# A standard Panache and a Panache wannabe



## skiprat (Nov 27, 2007)

I can't remember the name of the blue stuff ( perhaps malachite?) but the white is alt ivory. This design is my wifes. I didn't like it at first, but now I think it's ok.













Here I'm just playing around with an old kit nib. Alt ivory and antique gold acrylic. 












Comments and critisism welcome[8D]


----------



## UKpenmaker (Nov 27, 2007)

Excellent work Steven
I really like the Blue & White one[8D], i think the blue is Alt Cobalt.

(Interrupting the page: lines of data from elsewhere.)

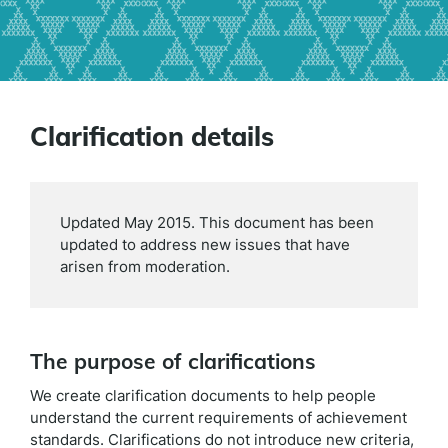
Clarification details
Updated May 2015. This document has been
updated to address new issues that have
arisen from moderation.
The purpose of clarifications
We create clarification documents to help people
understand the current requirements of achievement
standards. Clarifications do not introduce new criteria,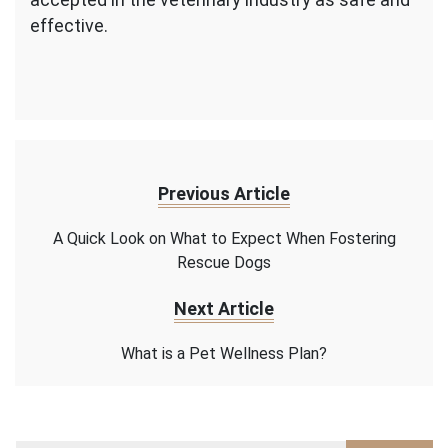
effective.
Previous Article
A Quick Look on What to Expect When Fostering
Rescue Dogs
Next Article
What is a Pet Wellness Plan?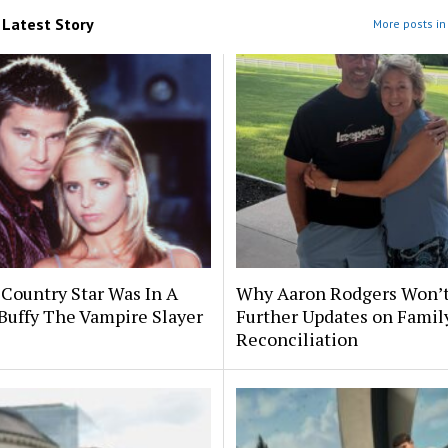
m
Latest Story
More posts in 
 Country Star Was In A
Why Aaron Rodgers Won’t
Buffy The Vampire Slayer
Further Updates on Famil
Reconciliation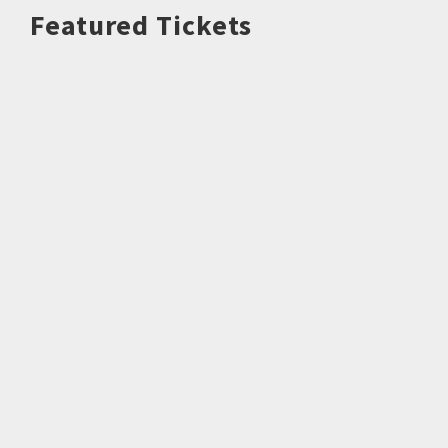
Featured Tickets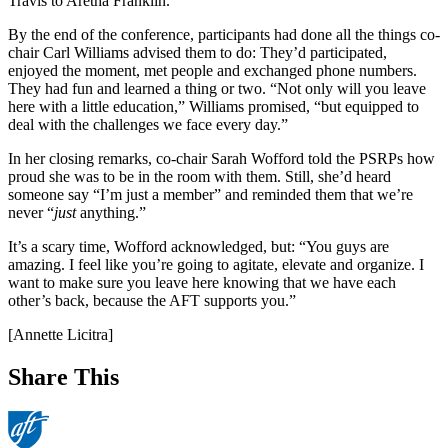
Travis to Aretha Franklin.
By the end of the conference, participants had done all the things co-
chair Carl Williams advised them to do: They’d participated,
enjoyed the moment, met people and exchanged phone numbers.
They had fun and learned a thing or two. “Not only will you leave
here with a little education,” Williams promised, “but equipped to
deal with the challenges we face every day.”
In her closing remarks, co-chair Sarah Wofford told the PSRPs how
proud she was to be in the room with them. Still, she’d heard
someone say “I’m just a member” and reminded them that we’re
never “
just
anything.”
It’s a scary time, Wofford acknowledged, but: “You guys are
amazing. I feel like you’re going to agitate, elevate and organize. I
want to make sure you leave here knowing that we have each
other’s back, because the AFT supports you.”
[Annette Licitra]
Share This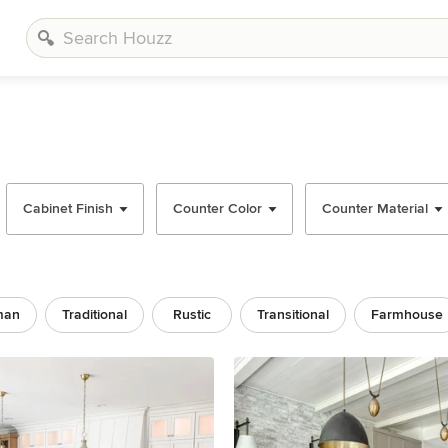
Cabinet Finish
Counter Color
Counter Material
man
Traditional
Rustic
Transitional
Farmhouse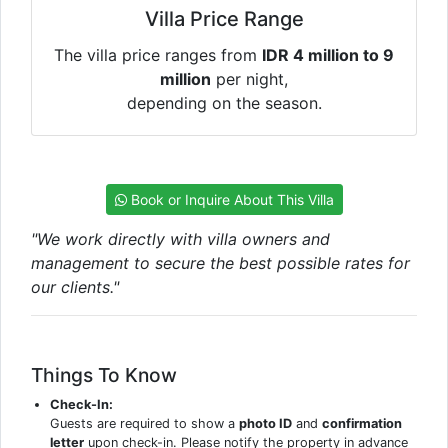
Villa Price Range
The villa price ranges from
IDR 4 million to 9
million
per night,
depending on the season.
Book or Inquire About This Villa
"We work directly with villa owners and
management to secure the best possible rates for
our clients."
Things To Know
Check-In:
Guests are required to show a
photo ID
and
confirmation
letter
upon check-in. Please notify the property in advance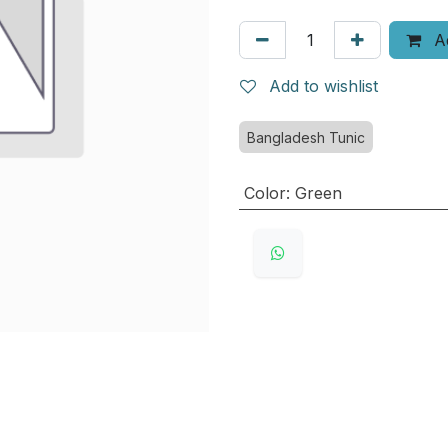
Ad
Add to wishlist
Bangladesh Tunic
Color
:
Green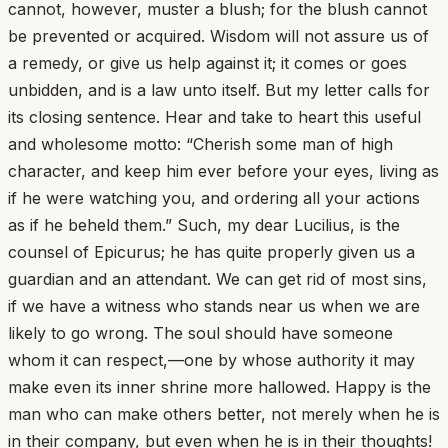
cannot, however, muster a blush; for the blush cannot
be prevented or acquired. Wisdom will not assure us of
a remedy, or give us help against it; it comes or goes
unbidden, and is a law unto itself. But my letter calls for
its closing sentence. Hear and take to heart this useful
and wholesome motto: “Cherish some man of high
character, and keep him ever before your eyes, living as
if he were watching you, and ordering all your actions
as if he beheld them.” Such, my dear Lucilius, is the
counsel of Epicurus; he has quite properly given us a
guardian and an attendant. We can get rid of most sins,
if we have a witness who stands near us when we are
likely to go wrong. The soul should have someone
whom it can respect,—one by whose authority it may
make even its inner shrine more hallowed. Happy is the
man who can make others better, not merely when he is
in their company, but even when he is in their thoughts!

And whats this it looks like your using pieces you HAVEN'T made.[:0][][]


----------



## Scott (Nov 27, 2007)

Wow Steve!  These are very cool!  Keep this up, and pretty soon we won't be able to talk to you!   [8D]

Scott.


----------



## alamocdc (Nov 27, 2007)

Steve, those both look great. Just don't ask me to decide which I like best.[]


----------



## GaryMGg (Nov 27, 2007)

A++++++


----------



## Milpaul (Nov 27, 2007)

Don't hold your breath waiting for critisisms! Awesome as usual.


----------



## Texatdurango (Nov 27, 2007)

OK, now, you're just showing off![]

Beautiful pens, the second is my favorite!


----------



## workinforwood (Nov 27, 2007)

I do like em, especially the blue/white.


----------



## Jeff-in-Indiana (Nov 27, 2007)

Sharp!  Razor-sharp !!


----------



## Ligget (Nov 27, 2007)

Beautiful pens Steve, the blue and white is my favourite too![]


----------



## PenWorks (Nov 27, 2007)

[:0]


----------



## gerryr (Nov 27, 2007)

Steven, you did it!!!!!!!!!  You've left Anthony speechless.[][:0]


----------



## Jim in Oakville (Nov 27, 2007)

Those are the best Panache's I have ever seen......super job![]


----------



## LanceD (Nov 27, 2007)

I don't think I can add anything else that hasn't been said already. Great job on the photography too.


----------



## Glenn McCullough (Nov 27, 2007)

Steve,
   I wasnt logged on, was just looking, but had to come in and comment. Those are two excellent pens! Well done. Those belong in your album for future reference to the best.


----------



## skiprat (Nov 27, 2007)

Thanks guys. Isn't it strange? I honestly didn't think these would get any attention.[][]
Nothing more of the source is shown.